What a beautiful sentiment from someone not often associated (publicly) with beauty, love, and warmth. After all, this is the guy who penned such moral shockers as “God Save The Queen”, and “Anarchy in the U.K.”, and whose band brought us the startling “Who Killed Bambi?” in the late 1970s (though he was very upset at the Bambi crime in that song). Lydon/Rotten once gave his bandmate a renown nickname that stuck- “Sid Vicious”. While many were indignant and repulsed by the Sex Pistols look (dynamic progenitors of piercings and spiked hair), sound, and antics, they helped birth the punk rock movement and questioned British social mores.
Fast forward 45-years, and Lydon, who still makes statements as controversial and outlandish as ever, considers himself his wife’s full-time caretaker. “For me, the real person is still there. That person I love is still there every minute of every day and that is my life. It’s unfortunate that she forgets things, well, don’t we all?”

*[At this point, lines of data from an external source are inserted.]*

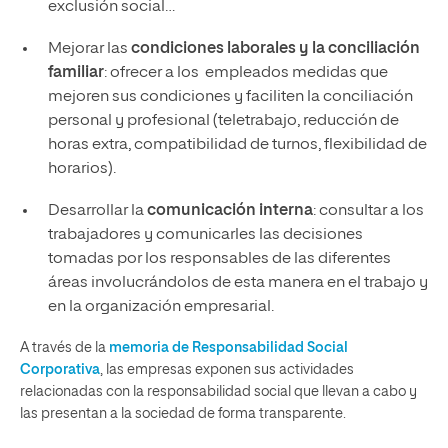
exclusión social…
Mejorar las
condiciones laborales y la conciliación
familiar
: ofrecer a los empleados medidas que
mejoren sus condiciones y faciliten la conciliación
personal y profesional (teletrabajo, reducción de
horas extra, compatibilidad de turnos, flexibilidad de
horarios).
Desarrollar la
comunicación interna
: consultar a los
trabajadores y comunicarles las decisiones
tomadas por los responsables de las diferentes
áreas involucrándolos de esta manera en el trabajo y
en la organización empresarial.
A través de la
memoria de Responsabilidad Social
Corporativa
, las empresas exponen sus actividades
relacionadas con la responsabilidad social que llevan a cabo y
las presentan a la sociedad de forma transparente.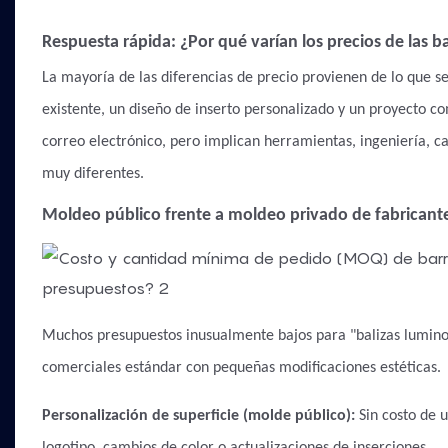
Respuesta rápida: ¿Por qué varían los precios de las 
La mayoría de las diferencias de precio provienen de lo que s
existente, un diseño de inserto personalizado y un proyecto 
correo electrónico, pero implican herramientas, ingeniería, c
muy diferentes.
Moldeo público frente a moldeo privado de fabricante
Muchos presupuestos inusualmente bajos para "balizas lumino
comerciales estándar con pequeñas modificaciones estéticas.
Personalización de superficie (molde público):
Sin costo de u
logotipo, cambios de color o actualizaciones de inserciones.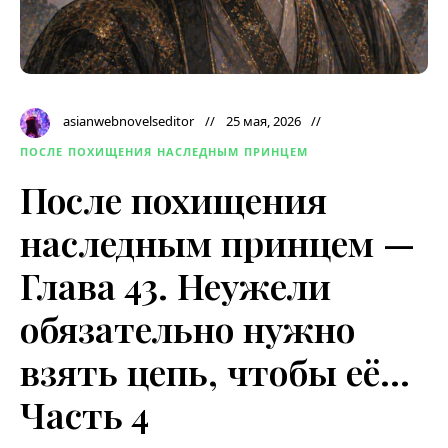
asianwebnovelseditor
25 мая, 2026
ПОСЛЕ ПОХИЩЕНИЯ НАСЛЕДНЫМ ПРИНЦЕМ
После похищения
наследным принцем —
Глава 43. Неужели
обязательно нужно
взять цепь, чтобы её…
Часть 4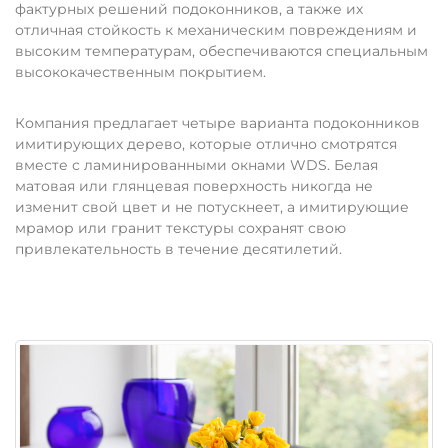
фактурных решений подоконников, а также их
отличная стойкость к механическим повреждениям и
высоким температурам, обеспечиваются специальным
высококачественным покрытием.
Компания предлагает четыре варианта подоконников
имитирующих дерево, которые отлично смотрятся
вместе с ламинированными окнами WDS. Белая
матовая или глянцевая поверхность никогда не
изменит свой цвет и не потускнеет, а имитирующие
мрамор или гранит текстуры сохранят свою
привлекательность в течение десятилетий.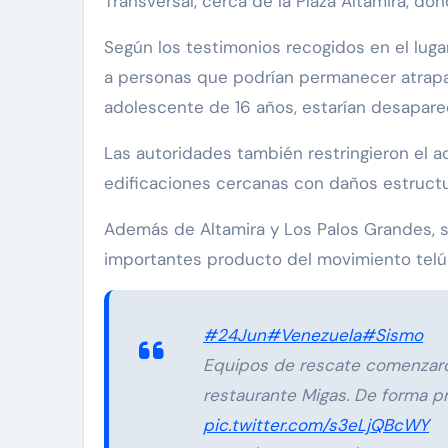
Transversal, cerca de la Plaza Altamira, do
Según los testimonios recogidos en el lugar
a personas que podrían permanecer atrapad
adolescente de 16 años, estarían desapar
Las autoridades también restringieron el a
edificaciones cercanas con daños estructu
Además de Altamira y Los Palos Grandes, s
importantes producto del movimiento telúr
#24Jun
#Venezuela
#Sismo
Equipos de rescate comenzaron
restaurante Migas. De forma pr
pic.twitter.com/s3eLjQBcWY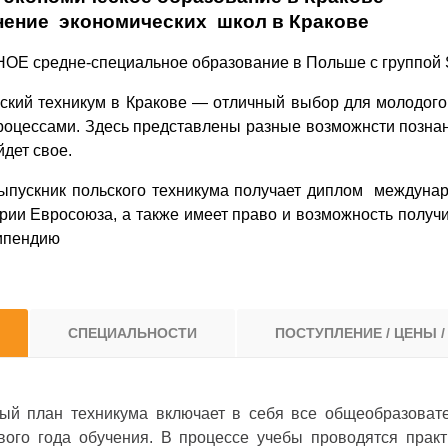
ение экономических школ в Кракове
Е средне-специальное образование в Польше с группой S
ский техникум в Кракове — отличный выбор для молодого 
роцессами. Здесь представлены разные возможнсти познани
дет свое.
пускник польского техникума получает диплом междунаро
рии Евросоюза, а также имеет право и возможность получ
типендию
СПЕЦИАЛЬНОСТИ
ПОСТУПЛЕНИЕ / ЦЕНЫ /
ый план техникума включает в себя все общеобразоват
вого года обучения. В процессе учебы проводятся прак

We sure do. The song, “Hawaii”, has lines like “Remember me, I remember you”, “All journeys end, Some begin again”, and “Falling in our hearts, Here again, Hawaii”. Perhaps we’re all invariably accountable as the sum of what we say and do, but most of us have shades and textures. To hear Johnny Lydon gift a beautiful song about Hawai`i and express verbal sentiments about his ailing wife in 2023 reminds me to look for often unseen nuances in everyone and everything.